Publication year - 1997
Publication title -
the embo journal
Language(s) - English
Resource type - Journals
SCImago Journal Rank - 7.484
H-Index - 392
eISSN - 1460-2075
pISSN - 0261-4189
DOI - 10.1093/emboj/16.6.1291
Subject(s) - biology , protein kinase r , interferon , eif 2 kinase , virology , signal transduction , rna , stat1 , protein kinase a , kinase , genetics , mitogen activated protein kinase kinase , gene , cyclin dependent kinase 2
The interferon‐inducible double‐stranded RNA protein kinase PKR controls protein synthesis through the phosphorylation of eukaryotic translation initiation factor (eIF)‐2. In addition to its demonstrated role in translational control, several reports have suggested a transcriptional role for PKR. Here we report that PKR is involved in IFN‐ and dsRNA‐signaling pathways by modulating the function of the signal transducer and activator of transcription STAT1. We also show that PKR associates with STAT1 in mouse and human cells.
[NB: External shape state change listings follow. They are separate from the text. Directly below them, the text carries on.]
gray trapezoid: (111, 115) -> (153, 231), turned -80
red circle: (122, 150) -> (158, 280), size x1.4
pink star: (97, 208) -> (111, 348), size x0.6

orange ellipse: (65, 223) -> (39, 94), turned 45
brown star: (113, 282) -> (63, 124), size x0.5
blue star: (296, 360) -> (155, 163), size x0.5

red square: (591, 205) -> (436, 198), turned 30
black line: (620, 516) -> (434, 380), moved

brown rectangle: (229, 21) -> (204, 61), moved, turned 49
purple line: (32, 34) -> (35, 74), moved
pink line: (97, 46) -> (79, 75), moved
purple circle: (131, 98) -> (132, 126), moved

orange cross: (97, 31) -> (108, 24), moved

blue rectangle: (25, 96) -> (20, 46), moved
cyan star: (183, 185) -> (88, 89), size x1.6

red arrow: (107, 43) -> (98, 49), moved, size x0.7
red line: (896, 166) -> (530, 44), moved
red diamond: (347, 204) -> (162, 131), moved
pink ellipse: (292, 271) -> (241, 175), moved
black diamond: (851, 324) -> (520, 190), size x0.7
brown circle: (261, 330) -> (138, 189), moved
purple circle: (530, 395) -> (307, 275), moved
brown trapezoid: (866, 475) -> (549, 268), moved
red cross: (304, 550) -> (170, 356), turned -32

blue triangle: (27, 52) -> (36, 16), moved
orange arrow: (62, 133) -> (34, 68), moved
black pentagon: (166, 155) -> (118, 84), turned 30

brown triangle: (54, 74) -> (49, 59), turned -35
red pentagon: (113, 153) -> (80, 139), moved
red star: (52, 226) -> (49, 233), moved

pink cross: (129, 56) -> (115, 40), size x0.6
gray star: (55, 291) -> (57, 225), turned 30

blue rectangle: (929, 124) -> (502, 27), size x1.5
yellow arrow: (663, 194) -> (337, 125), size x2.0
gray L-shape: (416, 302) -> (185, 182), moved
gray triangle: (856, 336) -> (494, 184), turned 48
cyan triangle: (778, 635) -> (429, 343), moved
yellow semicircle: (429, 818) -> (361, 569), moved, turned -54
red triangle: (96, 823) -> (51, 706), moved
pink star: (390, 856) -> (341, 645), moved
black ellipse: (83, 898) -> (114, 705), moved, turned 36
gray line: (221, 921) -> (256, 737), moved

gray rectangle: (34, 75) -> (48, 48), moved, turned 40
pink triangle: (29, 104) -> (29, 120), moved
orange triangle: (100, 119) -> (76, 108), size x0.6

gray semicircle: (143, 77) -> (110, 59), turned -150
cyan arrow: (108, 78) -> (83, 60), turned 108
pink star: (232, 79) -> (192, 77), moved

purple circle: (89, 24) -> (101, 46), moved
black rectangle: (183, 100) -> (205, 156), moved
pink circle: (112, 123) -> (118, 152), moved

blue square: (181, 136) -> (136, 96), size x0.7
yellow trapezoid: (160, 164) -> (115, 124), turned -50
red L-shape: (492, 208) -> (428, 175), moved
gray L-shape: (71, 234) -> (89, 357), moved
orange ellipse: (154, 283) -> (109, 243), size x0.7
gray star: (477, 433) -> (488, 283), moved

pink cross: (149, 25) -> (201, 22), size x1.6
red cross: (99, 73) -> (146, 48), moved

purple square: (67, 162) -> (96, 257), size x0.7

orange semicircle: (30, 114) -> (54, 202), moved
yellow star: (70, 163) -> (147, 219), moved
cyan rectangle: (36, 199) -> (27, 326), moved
The association is not a kinase–substrate interaction since STAT1 phosphorylation is not modified by PKR in vitro or in vivo . In addition, the formation of the PKR–STAT1 complex is not dependent upon the enzymatic activity of PKR but does require the dsRNA‐binding domain of PKR. Moreover, there is a concomitant decrease in PKR–STAT1 interaction and increase in STAT1 DNA binding in response to IFNs or dsRNA. These findings suggest that PKR plays an important role in IFN and dsRNA‐signaling pathways by modulating the transcriptional function of STAT1.